April 26, 2026

"Like many journalists, I have a bunch of unpublished fiction lying about, so I tried Claude on the first chapter of a romance novel that I started almost 20 years ago..."

"... during the hysterical, mawkish phase of a particularly bad breakup. 'Megan McArdle,' said Opus 4.7, after a few seconds of thought. Fascinated, I kept feeding it smaller and smaller passages to see how little prose it needed for identification. The answer, apparently, was 1,441 words."

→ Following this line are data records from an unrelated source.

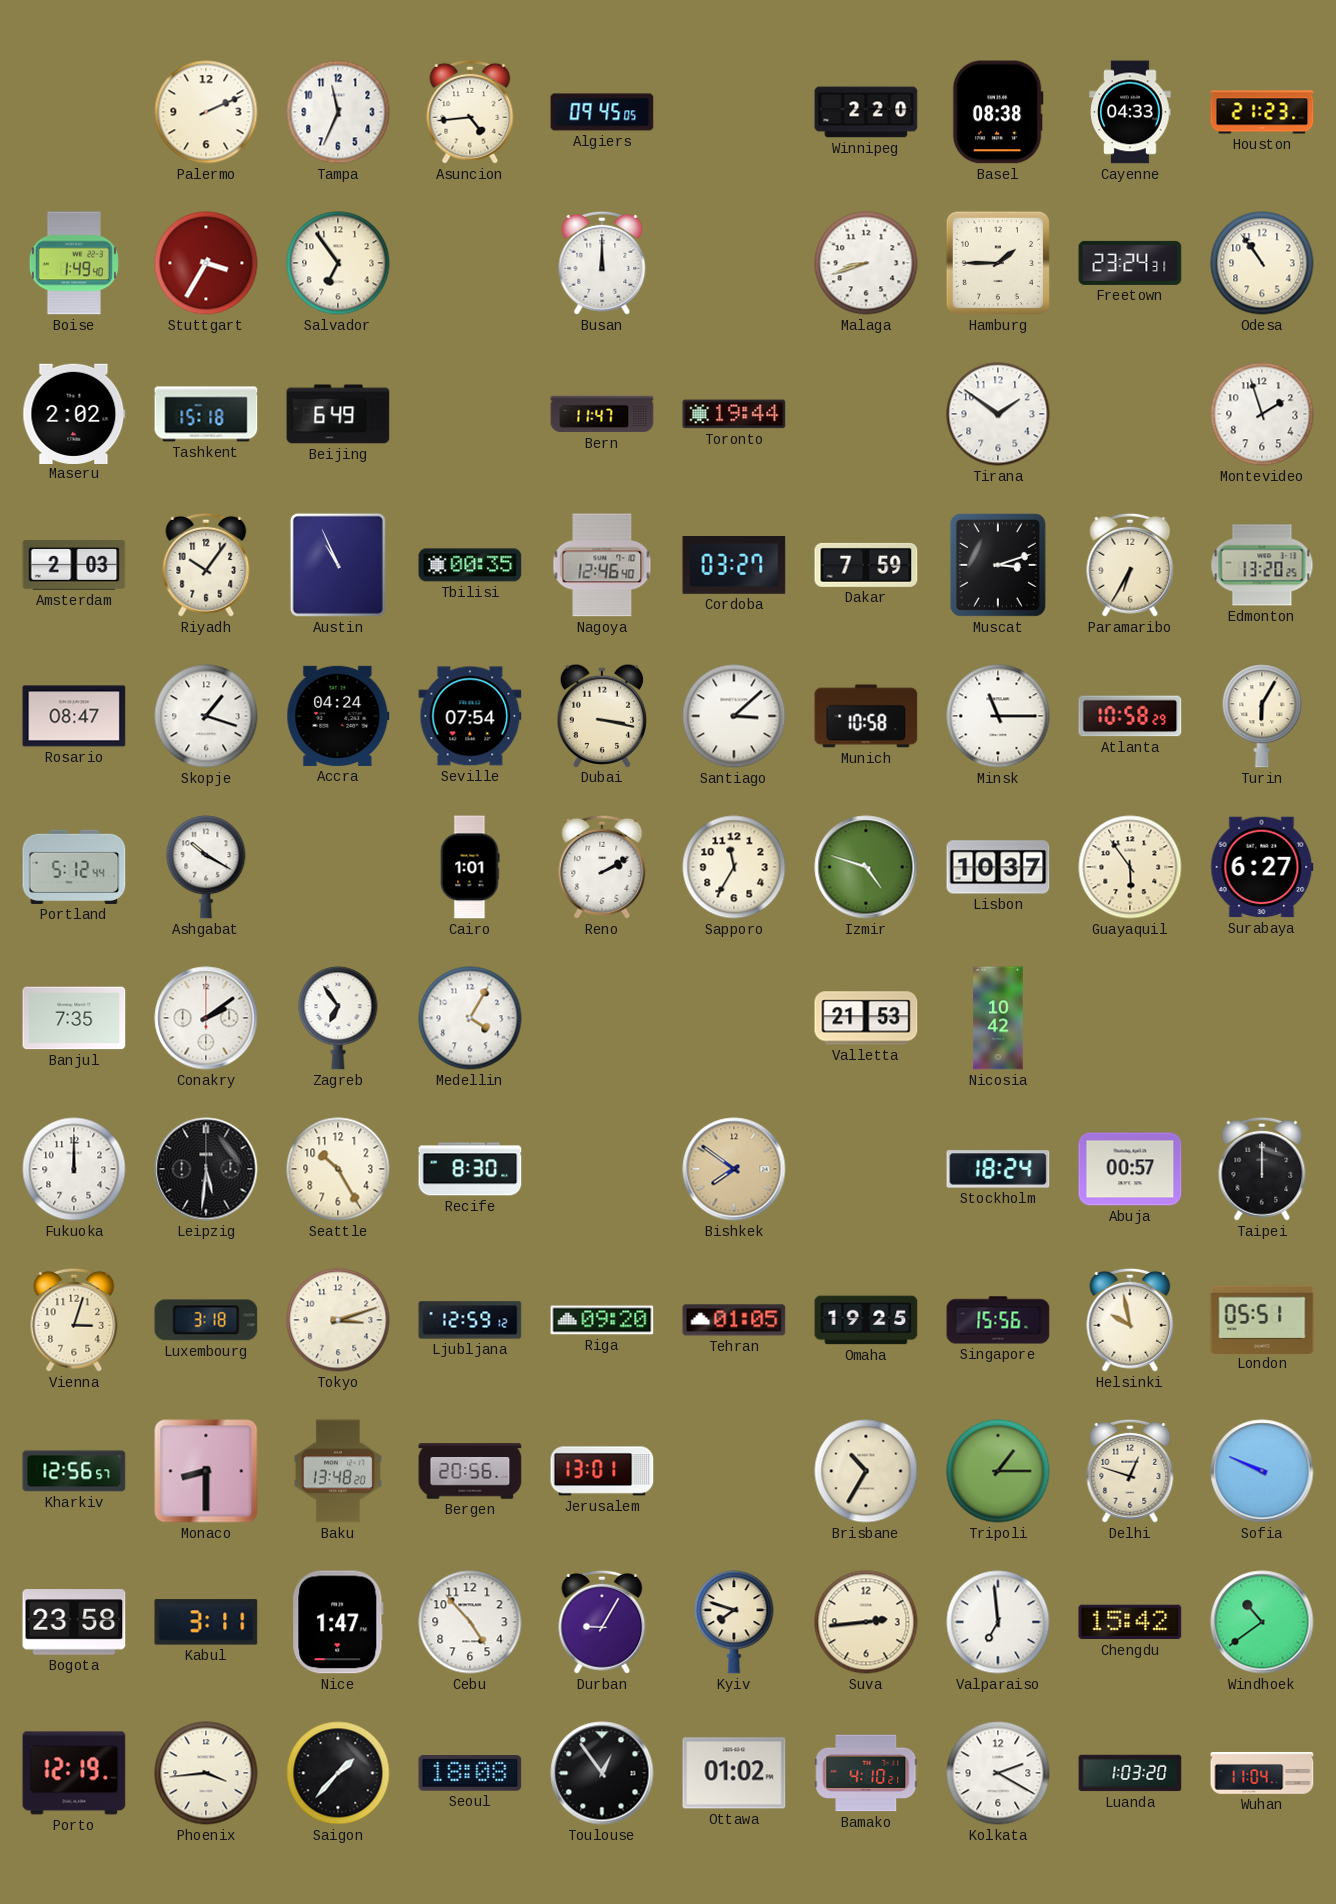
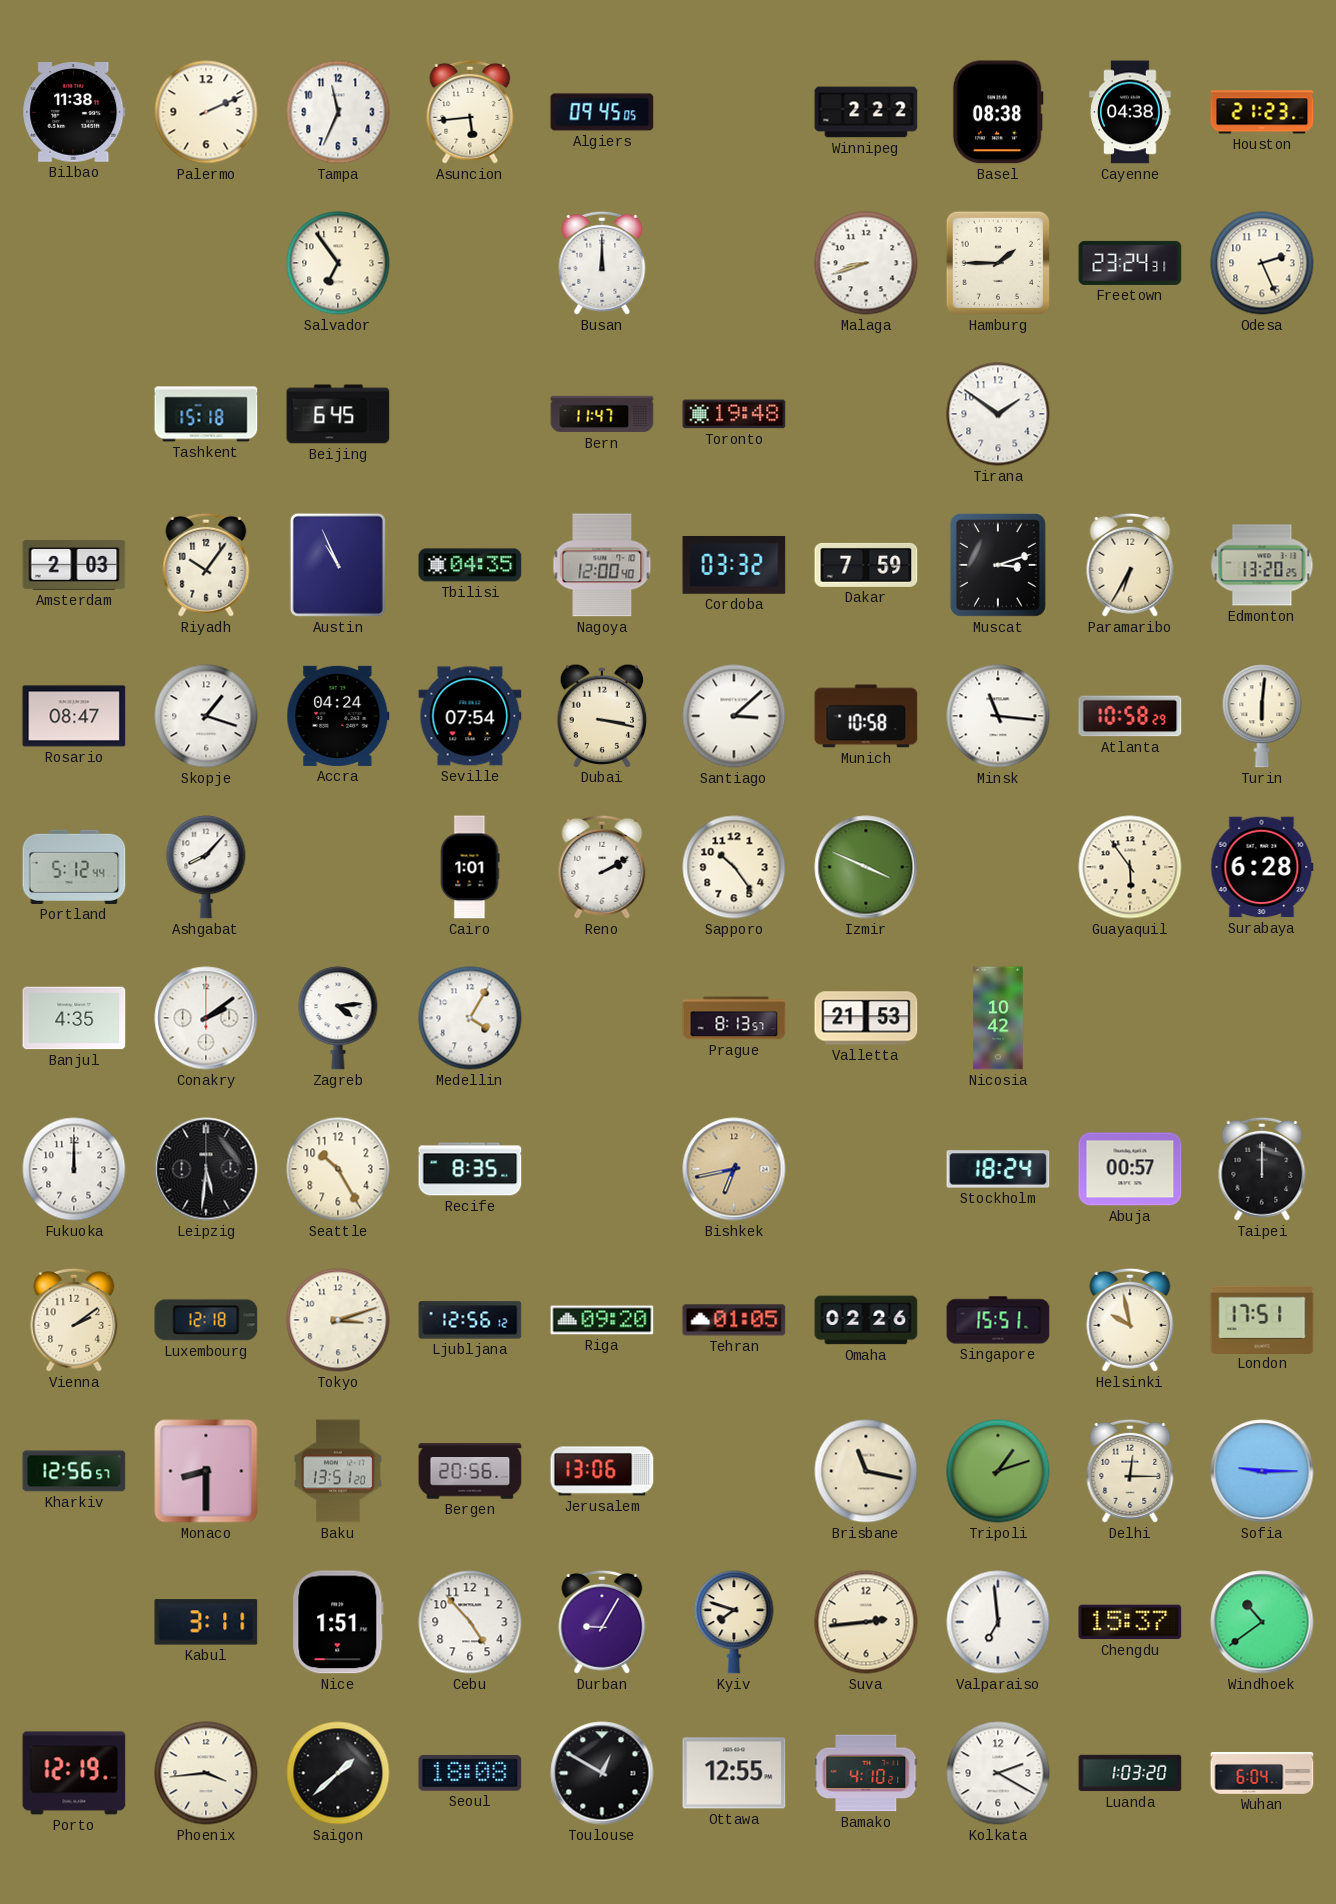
Bilbao: none -> 11:38
Asuncion: 4:44 -> 5:44
Winnipeg: 2:20 -> 2:22
Cayenne: 04:33 -> 04:38
Boise: 1:49 -> none
Stuttgart: 3:35 -> none
Odesa: 10:54 -> 2:26
Maseru: 2:02 -> none
Beijing: 6:49 -> 6:45
Toronto: 19:44 -> 19:48
Montevideo: 1:57 -> none
Tbilisi: 00:35 -> 04:35
Nagoya: 12:46 -> 12:00
Cordoba: 03:27 -> 03:32
Minsk: 11:15 -> 11:16
Turin: 6:05 -> 6:01
Ashgabat: 10:20 -> 8:07
Sapporo: 11:35 -> 10:24
Izmir: 4:48 -> 3:49
Lisbon: 10:37 -> none
Surabaya: 6:27 -> 6:28
Banjul: 7:35 -> 4:35
Zagreb: 6:54 -> 4:14
Prague: none -> 8:13
Recife: 8:30 -> 8:35
Bishkek: 7:51 -> 6:43
Vienna: 3:03 -> 2:09
Luxembourg: 3:18 -> 12:18
Ljubljana: 12:59 -> 12:56
Omaha: 19:25 -> 02:26
Singapore: 15:56 -> 15:51
London: 05:51 -> 17:51
Baku: 13:48 -> 13:51
Jerusalem: 13:01 -> 13:06
Brisbane: 10:35 -> 11:17
Tripoli: 1:15 -> 1:12
Delhi: 12:48 -> 12:15
Sofia: 9:49 -> 9:15
Bogota: 23:58 -> none
Nice: 1:47 -> 1:51
Chengdu: 15:42 -> 15:37
Saigon: 1:37 -> 1:38
Toulouse: 12:54 -> 12:50
Ottawa: 01:02 -> 12:55
Wuhan: 11:04 -> 6:04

Writes Megan McArdle, in "Will AI end anonymity? I tested it. Artificial intelligence can echolocate authors through their prose. Your digital fingerprint is at risk" (WaPo).

5 comments:

mccullough said...

In college, I had a class where we had to write a passage in the style of Faulkner, Hemingway, and Fitzgerald. It was tough not to devolve into parody.

n.n said...
This comment has been removed by the author.
n.n said...

J.I.

Enigma said...

Back in 1996, Joe Klein was outed as the author of "Primary Colors" because of a few characteristic phrases. You don't need AI if the human interest is substantial, and indeed, all the big authors are relatively easy to spot or satirize.

AI surely will out mid and low tier authors, and also distinct social media users. Some people are so intellectually generic that they'll hide behind "Smith", "Jones", and "Gonzales"-like ordinariness.

Steve Austin Showed Up For Work. said...

Says Jane Galt. I figured that one out myself before it was known. Her style is distinctive.